HealthInfo Reporting Mechanism

Overview

The HealthInfo attribute provides structured diagnostic information explaining the current HealthState of a component.

The purpose of this attribute is to provide additional context and diagnostic information about the cause of failure beyond the existing HealthState.

While HealthState indicates the overall status (OK, DEGRADED, FAILED, UNKNOWN), HealthInfo provides the reason and context behind that state.

HealthInfo is:

  • Reported when a component enters DEGRADED / FAILED / UNKNOWN

  • Archived as an on change event

  • Kept in sync with HealthState updates

  • Structured in JSON format for consistent and machine-readable reporting

This ensures operators have clear visibility into subsystem failures and TMC-detected exceptions.

Design Choices

Separate Attributes

Two attributes are maintained:

  • HealthState → Represents the component’s current operational state

  • HealthInfo → Provides structured diagnostic details explaining the HealthState

This separation ensures:

  • Clean state propagation logic

  • Detailed reporting without overloading the state attribute

  • Better monitoring and debugging capability

Data Structure

HealthInfo uses JSON format for structured reporting.

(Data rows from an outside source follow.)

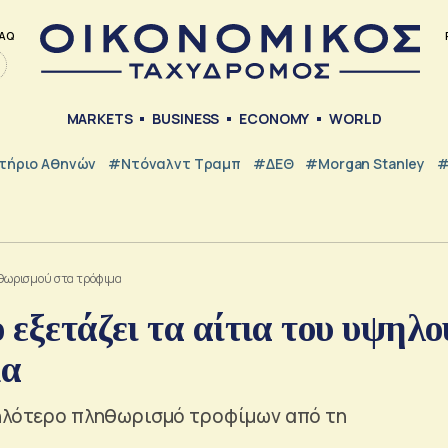
AQ
MARKETS
BUSINESS
ECONOMY
WORLD
τήριο Αθηνών
#Ντόναλντ Τραμπ
#ΔΕΘ
#Morgan Stanley
#
ληθωρισμού στα τρόφιμα
 εξετάζει τα αίτια του υψηλο
μα
ψηλότερο πληθωρισμό τροφίμων από τη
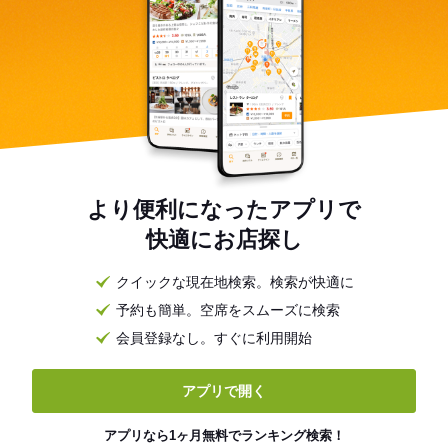
より便利になったアプリで
快適にお店探し
クイックな現在地検索。検索が快適に
予約も簡単。空席をスムーズに検索
会員登録なし。すぐに利用開始
アプリで開く
アプリなら1ヶ月無料でランキング検索！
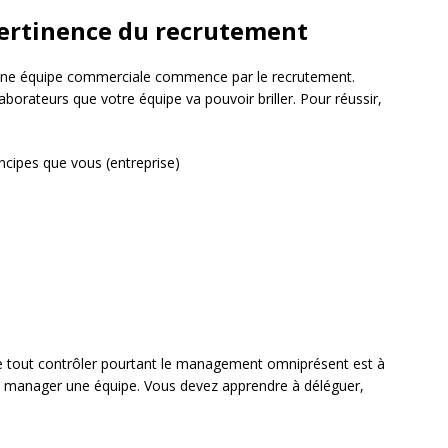
ertinence du recrutement
une équipe commerciale commence par le recrutement.
borateurs que votre équipe va pouvoir briller. Pour réussir,
ncipes que vous (entreprise)
de tout contrôler pourtant le management omniprésent est à
bien manager une équipe. Vous devez apprendre à déléguer,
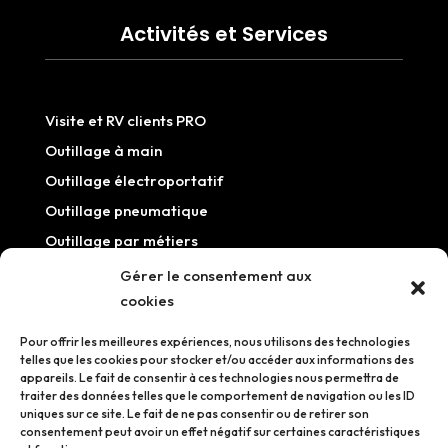
Activités et Services
Visite et RV clients PRO
Outillage à main
Outillage électroportatif
Outillage pneumatique
Outillage par métiers
Outillage / Equipement atelier
Gérer le consentement aux
cookies
Information
Pour offrir les meilleures expériences, nous utilisons des technologies
telles que les cookies pour stocker et/ou accéder aux informations des
appareils. Le fait de consentir à ces technologies nous permettra de
traiter des données telles que le comportement de navigation ou les ID
uniques sur ce site. Le fait de ne pas consentir ou de retirer son
Mentions légales
consentement peut avoir un effet négatif sur certaines caractéristiques
Politique de confidentialité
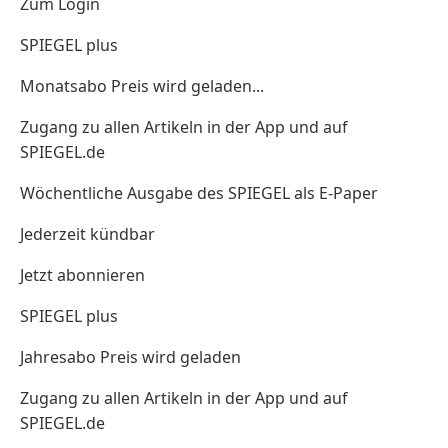
Zum Login
SPIEGEL plus
Monatsabo Preis wird geladen...
Zugang zu allen Artikeln in der App und auf
SPIEGEL.de
Wöchentliche Ausgabe des SPIEGEL als E-Paper
Jederzeit kündbar
Jetzt abonnieren
SPIEGEL plus
Jahresabo Preis wird geladen
Zugang zu allen Artikeln in der App und auf
SPIEGEL.de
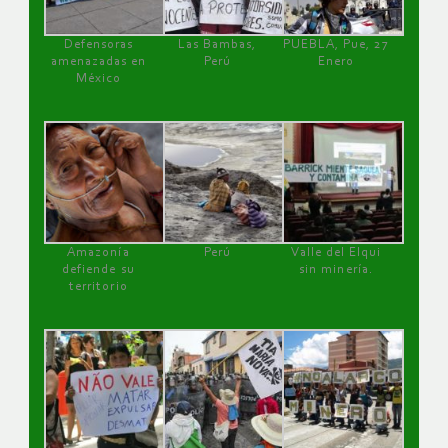
Defensoras
Las Bambas,
PUEBLA, Pue, 27
amenazadas en
Perú
Enero
México
Amazonía
Perú
Valle del Elqui
defiende su
sin minería.
territorio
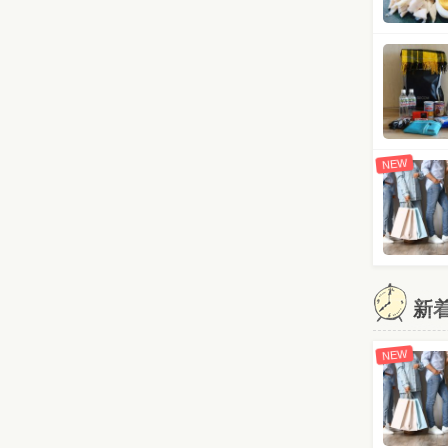
NEW
新
NEW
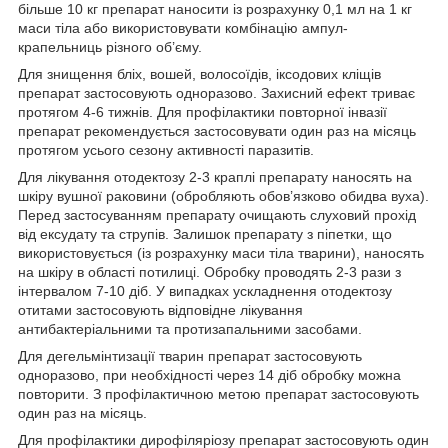
більше 10 кг препарат наносити із розрахунку 0,1 мл на 1 кг
маси тіла або використовувати комбінацію ампул-
крапельниць різного об’єму.
Для знищення бліх, вошей, волосоїдів, іксодових кліщів
препарат застосовують одноразово. Захисний ефект триває
протягом 4-6 тижнів. Для профілактики повторної інвазії
препарат рекомендується застосовувати один раз на місяць
протягом усього сезону активності паразитів.
Для лікування отодектозу 2-3 краплі препарату наносять на
шкіру вушної раковини (обробляють обов’язково обидва вуха).
Перед застосуванням препарату очищають слуховий прохід
від ексудату та струпів. Залишок препарату з піпетки, що
використовується (із розрахунку маси тіла тварини), наносять
на шкіру в області потилиці. Обробку проводять 2-3 рази з
інтервалом 7-10 діб. У випадках ускладнення отодектозу
отитами застосовують відповідне лікування
антибактеріальними та протизапальними засобами.
Для дегельмінтизації тварин препарат застосовують
одноразово, при необхідності через 14 діб обробку можна
повторити. З профілактичною метою препарат застосовують
один раз на місяць.
Для профілактики дирофіляріозу препарат застосовують один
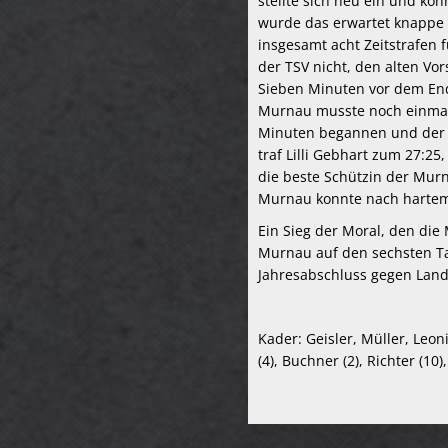
stellte sich neu ein und ko
wurde das erwartet knappe u
insgesamt acht Zeitstrafen 
der TSV nicht, den alten Vo
Sieben Minuten vor dem En
Murnau musste noch einmal a
Minuten begannen und der T
traf Lilli Gebhart zum 27:25
die beste Schützin der Murn
Murnau konnte nach hartem 
Ein Sieg der Moral, den di
Murnau auf den sechsten Tab
Jahresabschluss gegen Land
Kader: Geisler, Müller, Leoni
(4), Buchner (2), Richter (10)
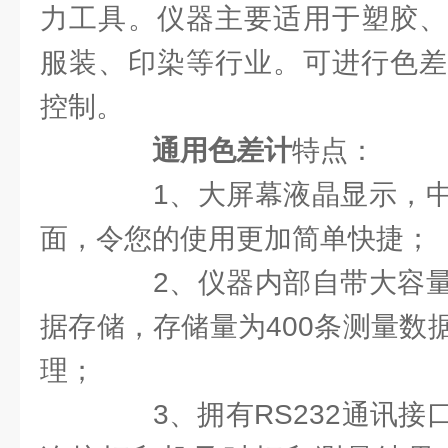
力工具。仪器主要适用于塑胶、
服装、印染等行业。可进行色差
控制。
通用色差计
特点：
1、大屏幕液晶显示，中
面，令您的使用更加简单快捷；
2、仪器内部自带大容量
据存储，存储量为400条测量数
理；
3、拥有RS232通讯接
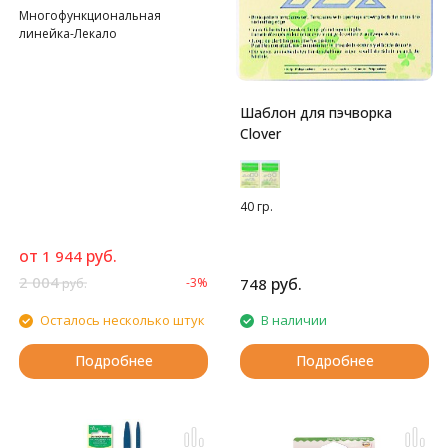
Многофункциональная
линейка-Лекало
Шаблон для пэчворка
Clover
40 гр.
от
руб.
1 944
2 004
руб.
-3%
748
руб.
Осталось несколько штук
В наличии
Подробнее
Подробнее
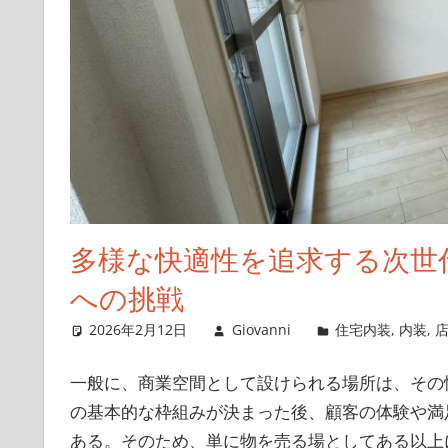
多様な快適性を追求する次世
への挑戦
2026年2月12日
Giovanni
住宅内装
,
内装
,
一般に、商業空間として設けられる場所は、その
の基本的な枠組みが決まった後、顧客の体験や満
ある。そのため、単に物を売る場としてある以上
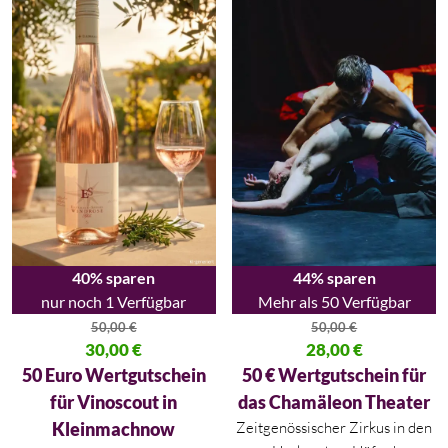
40% sparen
44% sparen
nur noch 1 Verfügbar
Mehr als 50 Verfügbar
50,00
€
50,00
€
Ursprünglicher Preis war: 50,00 €
30,00
€
Ursprünglicher Preis war: 50,00
28,00
€
Aktueller Preis ist: 30,00 €.
Aktueller Preis ist: 28,00 €.
50 Euro Wertgutschein
50 € Wertgutschein für
für Vinoscout in
das Chamäleon Theater
Kleinmachnow
Zeitgenössischer Zirkus in den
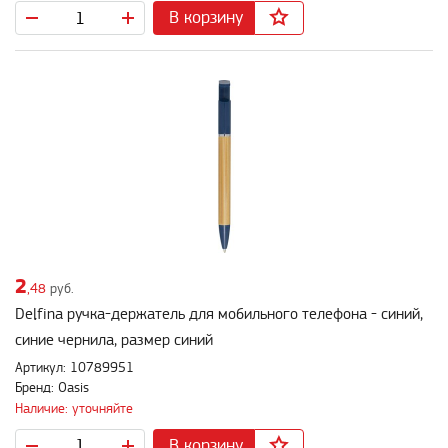
В корзину
2
,48
руб.
Delfina ручка-держатель для мобильного телефона - синий,
синие чернила, размер синий
Артикул: 10789951
Бренд: Oasis
Наличие: уточняйте
В корзину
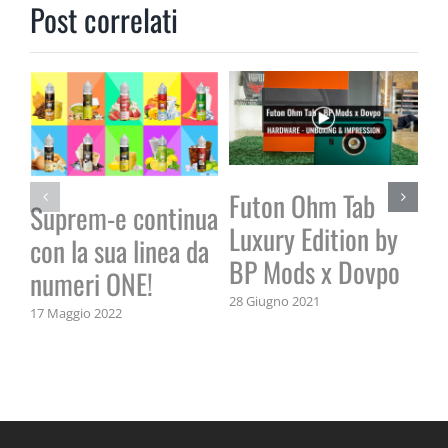
Post correlati
Futon Ohm Tab
La
Suprem-e continua
Luxury Edition by
li
con la sua linea da
BP Mods x Dovpo
23 
numeri ONE!
28 Giugno 2021
17 Maggio 2022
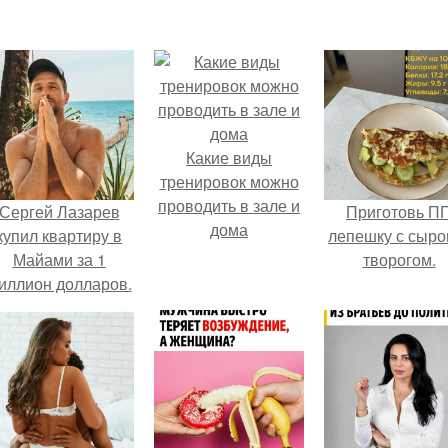
Какие виды
тренировок можно
проводить в зале и
Сергей Лазарев
Приготовь П
дома
купил квартиру в
лепешку с сыро
Майами за 1
творогом.
иллион долларов.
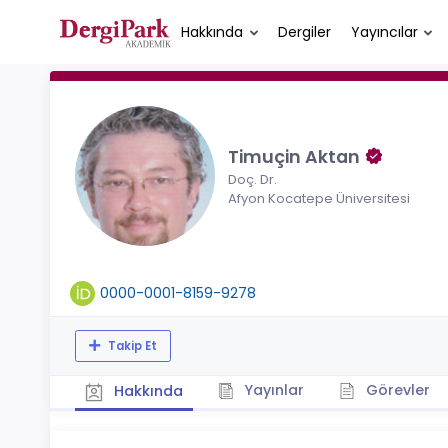
Hakkında
Dergiler
Yayıncılar
Timuçin Aktan
Doç. Dr.
Afyon Kocatepe Üniversitesi
0000-0001-8159-9278
Takip Et
Yayınlar
Görevler
Hakkında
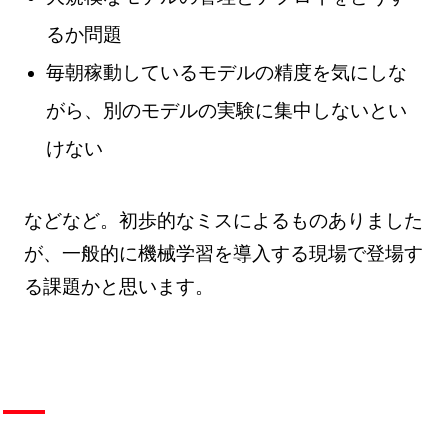
るか問題
毎朝稼動しているモデルの精度を気にしな
がら、別のモデルの実験に集中しないとい
けない
などなど。初歩的なミスによるものありました
が、一般的に機械学習を導入する現場で登場す
る課題かと思います。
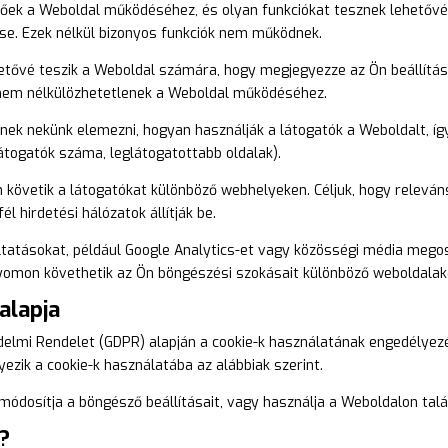
etőek a Weboldal működéséhez, és olyan funkciókat tesznek lehetővé,
ése. Ezek nélkül bizonyos funkciók nem működnek.
ehetővé teszik a Weboldal számára, hogy megjegyezze az Ön beállítása
de nem nélkülözhetetlenek a Weboldal működéséhez.
tenek nekünk elemezni, hogyan használják a látogatók a Weboldalt, íg
látogatók száma, leglátogatottabb oldalak).
n követik a látogatókat különböző webhelyeken. Céljuk, hogy relevá
l hirdetési hálózatok állítják be.
áltatásokat, például Google Analytics-et vagy közösségi média meg
 nyomon követhetik az Ön böngészési szokásait különböző weboldalak
alapja
elmi Rendelet (GDPR) alapján a cookie-k használatának engedélyez
ezik a cookie-k használatába az alábbiak szerint.
ódosítja a böngésző beállításait, vagy használja a Weboldalon talá
?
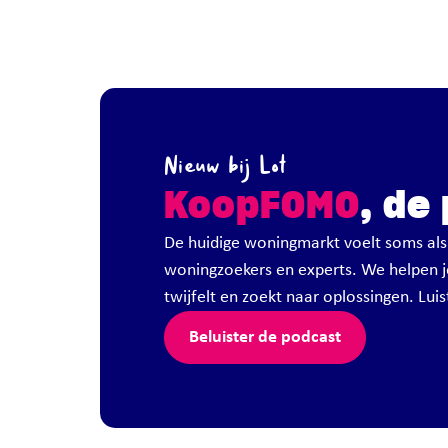
Nieuw bij Lot
KoopFOMO
, de
De huidige woningmarkt voelt soms als
woningzoekers en experts. We helpen je
twijfelt en zoekt naar oplossingen. Lu
Beluister de podcast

Example when failures are detected:

{
    "mid-tmc/subarray-leaf-node-csp/01": [
        "CSP Subarray Health State: FAILED"
    ],
    "mid-tmc/subarray-leaf-node-sdp/01": [
        "Liveliness check failed for SDP",
    ]
}

When no issues are present:

[]

This structure ensures:

  • Clear mapping between component and failure message

  • Extensibility for future diagnostic additions

  • Machine-readable format for automated monitoring

HealthInfo Reporting Sources

TMC-Detected Failures

TMC reports the reason for failure when:

  • Internal validation fails

  • Configuration inconsistencies occur

  • Subsystem state transitions are invalid

The HealthInfo contains the explicit failure reason.

Subsystem Failures

When a subsystem reports FAILED / DEGRADED / UNKNOWN:

  • The TMC Leaf Node subscribes to the subsystem’s HealthState

  • The Leaf Node propagates this information upward

  • The Subarray Node updates its HealthInfo accordingly

The Subarray HealthInfo reports:

  • Subsystem name

  • High-level failure reason

Detailed HealthInfo remains available at the subsystem level.

HealthInfo Flow

Leaf Nodes

Each TMC Leaf Node subscribes to the HealthState of its subsystem.

The Leaf Node:

  • Monitors subsystem health

  • Updates its own HealthState

  • Updates HealthInfo when necessary

  • Propagates health information to the Subarray Node

Dish – Band-Level Capability

HealthState derivation at Dish level:

Condition

HealthState

HealthInfo

Requested band available

OK

Empty

Some bands unavailable

DEGRADED

Lists unavailable bands

No bands available

FAILED

Indicates no operational band

Example HealthInfo (Degraded):

{
    "dish-band-capability": [
        "Requested band B1 is in state UNAVAILABLE (not fully available)",
    ]
}

TMC Internal Exceptions

Internal exceptions affect both HealthState and HealthInfo.

Examples:

  • Delay model exceptions

  • Track table exceptions

  • Failed availability checks

  • Command execution errors

When such exceptions occur:

  • HealthState → FAILED or DEGRADED

  • HealthInfo → Contains exception reason

  • Information is propagated to the Subarray Node

Subarray Node Aggregation

The Subarray Node derives its HealthState by aggregating:

  • Subsystem HealthState

  • TMC Leaf Node HealthState

  • Internal TMC exceptions

Aggregation logic examples:

  • All dishes DEGRADED → Subarray = DEGRADED (reduced capability)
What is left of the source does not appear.